O Parlamento dinamarquês anunciou nesta terça-feira (30) que solicitou ao Comitê Olímpico Internacional (COI) que autorize os atletas de seus territórios autônomos, a Groenlândia e as Ilhas Faroé, a competir sob suas próprias bandeiras nos Jogos Olímpicos.
“São países dotados de uma identidade esportiva forte e independente. A presidência (do Parlamento dinamarquês) deseja apoiar uma causa que tem grande importância para os atletas das Ilhas Faroé e da Groenlândia, que sonham em competir no mais importante palco internacional sob sua própria bandeira”, declara em comunicado o presidente da instância, Søren Gade.
O texto recorda que os dois territórios já são membros de várias federações esportivas internacionais, especialmente da Federação Internacional de Handebol.

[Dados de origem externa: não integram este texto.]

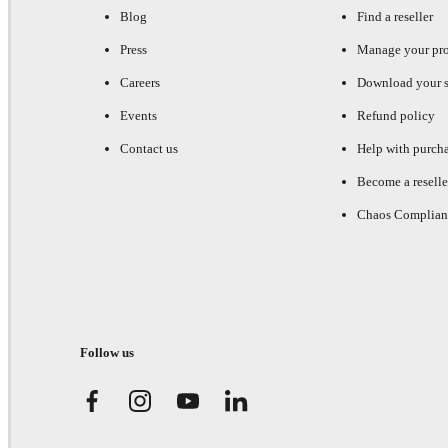
Blog
Find a reseller
Press
Manage your pr
Careers
Download your s
Events
Refund policy
Contact us
Help with purch
Become a reselle
Chaos Complian
Follow us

No caso das Ilhas Faroé, é membro, a título individual, da Uefa e da Fifa.
Em carta dirigida ao COI em 18 de junho, o Parlamento dinamarquês informou estar ciente de que, desde 1996, a entidade olímpica limita a admissão de novos membros a territórios reconhecidos como Estados independentes pela comunidade internacional.
“Mas, da mesma forma, convém destacar que continuam existindo exceções a esta prática, já que vários territórios – como Aruba, Bermudas ou Porto Rico – participam sob sua própria bandeira em virtude de um reconhecimento concedido antes da adoção dessa política em 1996”, destacou.
Para defender seu solicitação, o Parlamento dinamarquês ressalta que as Ilhas Faroé já haviam apresentado um pedido de adesão em 1983, antes de o regulamento ser modificado em 1996.